Kinderveiligheid: de passagiersairbag voorin uitschakelen, inschakelen

  • 1
  • 2
  • 3
  • 4
  • 5

Kinderveiligheid: de passagiersairbag voorin uitschakelen, inschakelen

Waarschuwing

WAARSCHUWING
De passagiersairbag mag alleen worden in- of uitgeschakeld wanneer het voertuig stilstaat en het contact uit is.

Uitschakelen passagiersairbag voorin

nadat u een kinderzitje op de passagiersstoel voorin installeert:
  • controleer of het kinderzitje op deze stoel kan worden geïnstalleerd;
  • u moet de airbag uitschakelen als u een achterstevoren geplaatst kinderzitje gebruikt.
Uitschakelen van de airbag: druk met stilstaande auto en contact uit, op de vergrendeling 1 en draai deze naar stand OFF.
Nadat u het contact weer aangezet hebt, moet u controleren of het waarschuwingslampje verschijnt op de display 2.
Dit lampje blijft constant branden om u eraan te herinneren dat u een kinderzitje kunt gebruiken.
WAARSCHUWING
GEVAAR
Omdat het gevaarlijk is als de passagiersairbag wordt geactiveerd terwijl er een kinderzitje achterstevoren op de stoel is geplaatst, mag u NOOIT een dergelijk zitje installeren op een stoel met een ACTIEVE frontale AIRBAG . Dit kan de DOOD van het KIND of ERNSTIG LETSEL tot gevolg hebben.
De markeringen op het dashboard en de labels A aan elke kant van de zonneklep van de passagier 3 (zie bovenstaand voorbeeld van label) herinneren u aan deze instructies.

Inschakelen van de passagiersairbag voorin

Zodra het kinderzitje van de passagiersstoel verwijderd is, moet u de airbag weer inschakelen om de voorpassagier bij een botsing te beschermen.
De airbag weer inschakelen: druk met stilstaande auto en het contact uit, op de grendel 1 en draai deze naar stand ON.
Als het contact is ingeschakeld, moet u controleren of het controlelampje uit is en of het controlelampje op de display 2 na elke start gedurende ongeveer 1 minuut brandt.
De passagiersairbag voorin is ingeschakeld.

Storingen

In het geval van een storing in het in-/uitschakelsysteem van de voorpassagier airbag worden de waarschuwingslampjes en op het instrumentenpaneel weergegeven.
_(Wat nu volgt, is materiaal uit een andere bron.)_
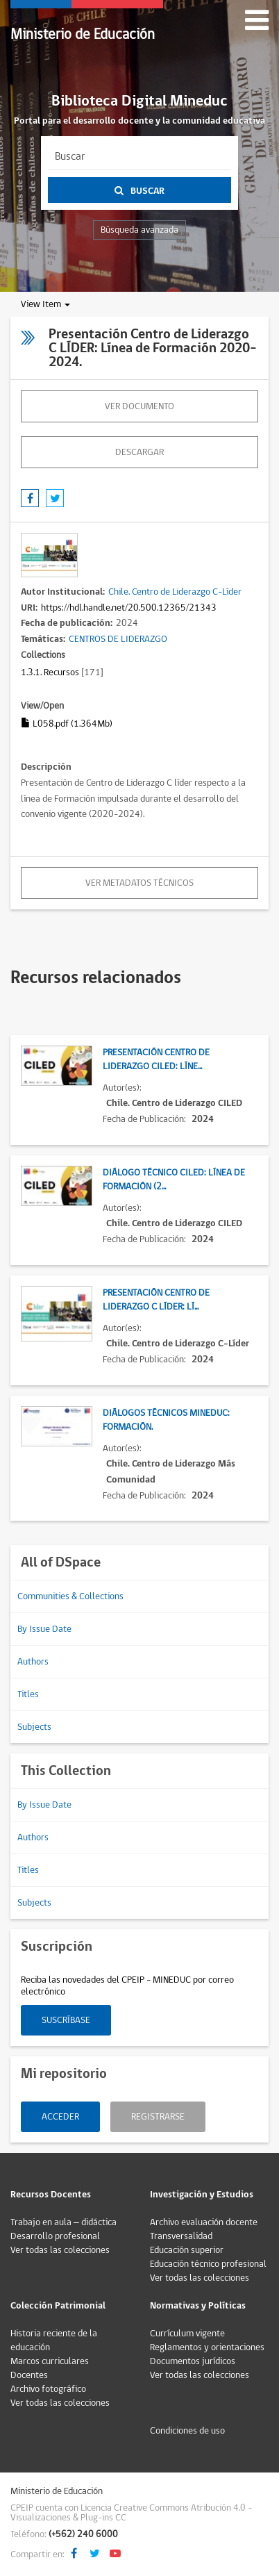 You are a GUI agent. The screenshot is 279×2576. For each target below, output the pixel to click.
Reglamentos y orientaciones (207, 2347)
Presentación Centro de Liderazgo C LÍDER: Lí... (156, 1300)
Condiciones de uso (187, 2431)
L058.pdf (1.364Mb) (66, 724)
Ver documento (139, 406)
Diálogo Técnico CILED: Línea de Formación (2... (174, 1180)
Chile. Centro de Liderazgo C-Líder (175, 592)
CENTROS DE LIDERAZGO (118, 639)
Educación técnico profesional (208, 2264)
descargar (139, 452)
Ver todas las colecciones (60, 2250)
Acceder (60, 2117)
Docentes (29, 2375)
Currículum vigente (187, 2333)
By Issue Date (44, 1629)
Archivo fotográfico (48, 2389)
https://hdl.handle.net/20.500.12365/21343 (129, 608)
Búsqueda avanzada (139, 230)
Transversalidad (181, 2236)
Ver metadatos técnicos (139, 883)
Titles (28, 1694)
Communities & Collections (70, 1596)
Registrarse (158, 2117)
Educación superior (186, 2250)
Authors (33, 1662)
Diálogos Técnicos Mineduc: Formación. (166, 1420)
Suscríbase (66, 2020)
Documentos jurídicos (192, 2361)
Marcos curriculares (49, 2361)
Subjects (34, 1727)
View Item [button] (45, 304)
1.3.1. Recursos (50, 672)
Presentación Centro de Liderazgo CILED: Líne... (156, 1059)
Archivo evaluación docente (203, 2222)
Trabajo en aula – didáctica (63, 2222)
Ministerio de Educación (82, 34)
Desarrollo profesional (55, 2236) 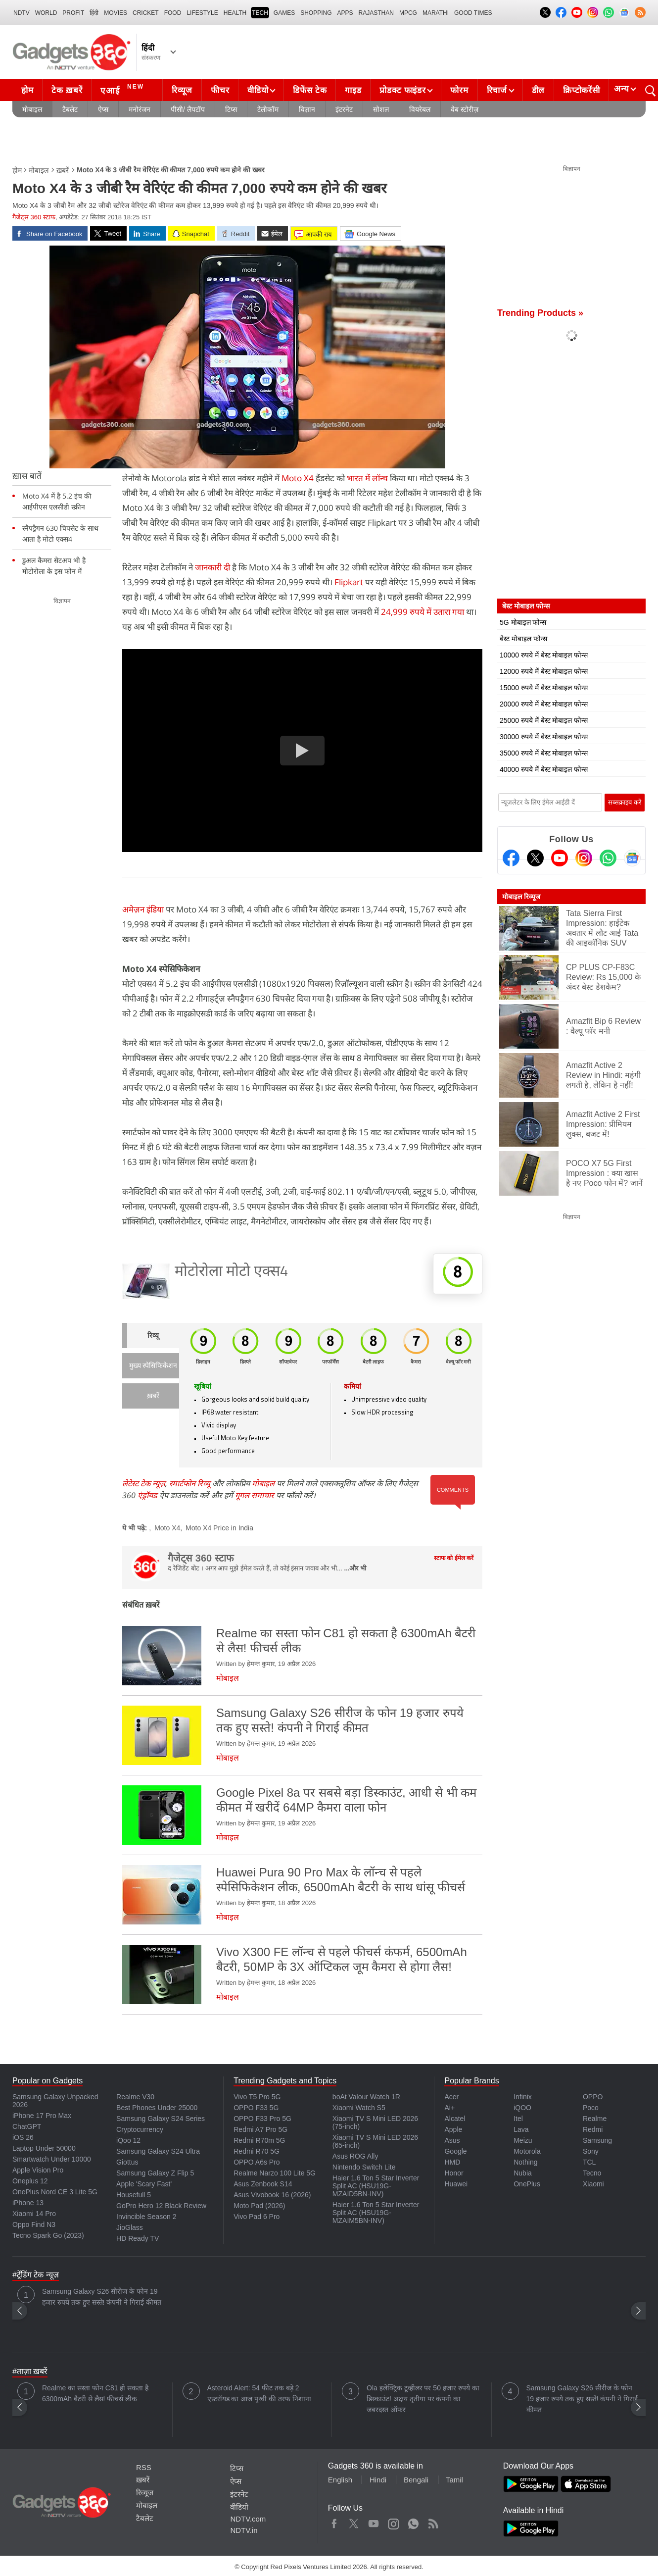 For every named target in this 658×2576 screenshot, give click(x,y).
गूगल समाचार (254, 1495)
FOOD (173, 12)
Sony (591, 2151)
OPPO (593, 2097)
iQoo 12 (128, 2140)
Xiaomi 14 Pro (34, 2214)
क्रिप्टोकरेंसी (581, 90)
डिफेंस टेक (310, 90)
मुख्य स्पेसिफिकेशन (153, 1366)
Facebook (334, 2521)
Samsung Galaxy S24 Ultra (158, 2151)
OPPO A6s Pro (257, 2162)
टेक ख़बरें (66, 90)
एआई (123, 89)
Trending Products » (540, 313)
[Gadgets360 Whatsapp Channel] (608, 858)
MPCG (408, 12)
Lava (521, 2129)
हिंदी (94, 12)
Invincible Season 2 (146, 2217)
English (340, 2479)
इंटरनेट (344, 109)
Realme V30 (135, 2097)
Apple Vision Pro (37, 2170)
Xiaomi (593, 2184)
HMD (452, 2162)
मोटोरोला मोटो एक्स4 (231, 1272)
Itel (518, 2118)
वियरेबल (419, 109)
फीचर (220, 90)
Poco (591, 2108)
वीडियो (257, 90)
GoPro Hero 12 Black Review (161, 2206)
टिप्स (231, 109)
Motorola (527, 2151)
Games (284, 12)
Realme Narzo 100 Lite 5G (275, 2173)
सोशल (381, 109)
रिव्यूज (182, 90)
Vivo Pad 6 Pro (257, 2217)
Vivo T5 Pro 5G (257, 2097)
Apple (453, 2129)
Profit (73, 12)
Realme (595, 2118)
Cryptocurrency (139, 2129)
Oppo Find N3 (33, 2224)
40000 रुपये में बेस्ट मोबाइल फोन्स (544, 769)
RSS (143, 2467)
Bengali (416, 2479)
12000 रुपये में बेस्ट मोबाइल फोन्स (544, 671)
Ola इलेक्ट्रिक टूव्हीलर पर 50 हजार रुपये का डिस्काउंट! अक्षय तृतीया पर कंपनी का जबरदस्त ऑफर (423, 2399)
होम (27, 90)
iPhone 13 (28, 2203)
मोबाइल (32, 109)
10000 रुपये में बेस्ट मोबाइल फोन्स (544, 655)
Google (455, 2151)
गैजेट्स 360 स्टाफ (33, 217)
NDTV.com (248, 2519)
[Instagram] (583, 858)
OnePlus (527, 2184)
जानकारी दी (212, 567)
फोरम (459, 90)
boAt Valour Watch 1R (366, 2097)
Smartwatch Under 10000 (51, 2159)
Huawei (456, 2184)
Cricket (146, 12)
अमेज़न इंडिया (143, 909)
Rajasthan (376, 12)
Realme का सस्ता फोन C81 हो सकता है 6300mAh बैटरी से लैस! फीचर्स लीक (95, 2393)
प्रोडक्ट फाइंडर (402, 90)
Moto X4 (298, 478)
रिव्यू (153, 1336)
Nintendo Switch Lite (364, 2167)
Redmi (593, 2129)
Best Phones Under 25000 (156, 2108)
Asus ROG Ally (355, 2156)
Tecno (592, 2173)
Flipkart (348, 582)
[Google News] (632, 858)
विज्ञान (307, 109)
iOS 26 (23, 2137)
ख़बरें (62, 170)
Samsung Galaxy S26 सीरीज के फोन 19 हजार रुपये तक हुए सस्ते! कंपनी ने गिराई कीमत (101, 2296)
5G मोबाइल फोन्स (523, 622)
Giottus (127, 2162)
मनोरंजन (139, 109)
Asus (452, 2140)
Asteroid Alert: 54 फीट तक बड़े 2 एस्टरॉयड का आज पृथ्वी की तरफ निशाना (259, 2393)
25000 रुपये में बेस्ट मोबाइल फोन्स (544, 720)
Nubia (523, 2173)
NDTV (21, 12)
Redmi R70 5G (257, 2151)
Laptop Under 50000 (44, 2148)
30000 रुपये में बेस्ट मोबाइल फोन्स (544, 737)
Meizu (523, 2140)
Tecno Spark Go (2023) (48, 2235)
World (46, 12)
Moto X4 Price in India (219, 1528)
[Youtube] (559, 858)
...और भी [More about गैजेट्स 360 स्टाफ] (355, 1568)
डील (538, 90)
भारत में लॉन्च (367, 478)
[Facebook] (511, 858)
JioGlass (129, 2227)
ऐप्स (103, 109)
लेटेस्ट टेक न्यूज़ (143, 1483)
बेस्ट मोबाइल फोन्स (523, 639)
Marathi (436, 12)
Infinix (523, 2097)
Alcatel (454, 2118)
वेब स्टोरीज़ (464, 109)
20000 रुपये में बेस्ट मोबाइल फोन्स (544, 704)
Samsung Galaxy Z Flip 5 (155, 2173)
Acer (451, 2097)
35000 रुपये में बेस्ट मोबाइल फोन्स (544, 753)
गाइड (353, 90)
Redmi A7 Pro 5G (260, 2129)
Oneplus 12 (30, 2181)
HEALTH (235, 12)
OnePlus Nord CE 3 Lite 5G (54, 2192)
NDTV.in (243, 2530)
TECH (260, 12)
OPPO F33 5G (256, 2108)
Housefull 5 (133, 2195)
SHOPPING (315, 12)
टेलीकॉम (268, 109)
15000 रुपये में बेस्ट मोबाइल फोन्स (544, 688)
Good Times (473, 12)
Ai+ (449, 2108)
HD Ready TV (137, 2238)
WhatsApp (413, 2521)
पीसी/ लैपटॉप (188, 109)
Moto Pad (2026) (259, 2206)
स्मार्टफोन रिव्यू (189, 1483)
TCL (589, 2162)
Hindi (378, 2479)
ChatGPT (26, 2126)
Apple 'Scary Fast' (144, 2184)
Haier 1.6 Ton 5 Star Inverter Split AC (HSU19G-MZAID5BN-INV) (376, 2186)
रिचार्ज (497, 90)
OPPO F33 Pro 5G (262, 2118)
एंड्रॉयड (147, 1495)
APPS (345, 12)
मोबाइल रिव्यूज (521, 897)
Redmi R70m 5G (259, 2140)
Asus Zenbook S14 (263, 2184)
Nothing (525, 2162)
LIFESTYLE (202, 12)
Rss (433, 2521)
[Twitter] (535, 858)
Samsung (597, 2140)
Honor (453, 2173)
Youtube (374, 2521)
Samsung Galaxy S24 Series (160, 2118)
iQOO (522, 2108)
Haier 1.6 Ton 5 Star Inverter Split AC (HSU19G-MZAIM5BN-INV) (376, 2212)
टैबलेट (70, 109)
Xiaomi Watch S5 (358, 2108)
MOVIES (115, 12)
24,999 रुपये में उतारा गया (422, 611)
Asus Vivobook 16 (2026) (272, 2195)
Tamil (454, 2479)
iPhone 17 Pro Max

Zet het contact uit en controleer de stand van het slot 1.
Zet het contact weer aan: de waarschuwingslampjes gaan uit.
Als het probleem zich blijft voordoen, duidt dit op een systeemfout. In dit geval is het verboden om een kinderzitje met de rug in op de passagiersstoel voorin te monteren of om een andere passagier op de stoel te plaatsen.
Raadpleeg zo snel mogelijk een merkdealer.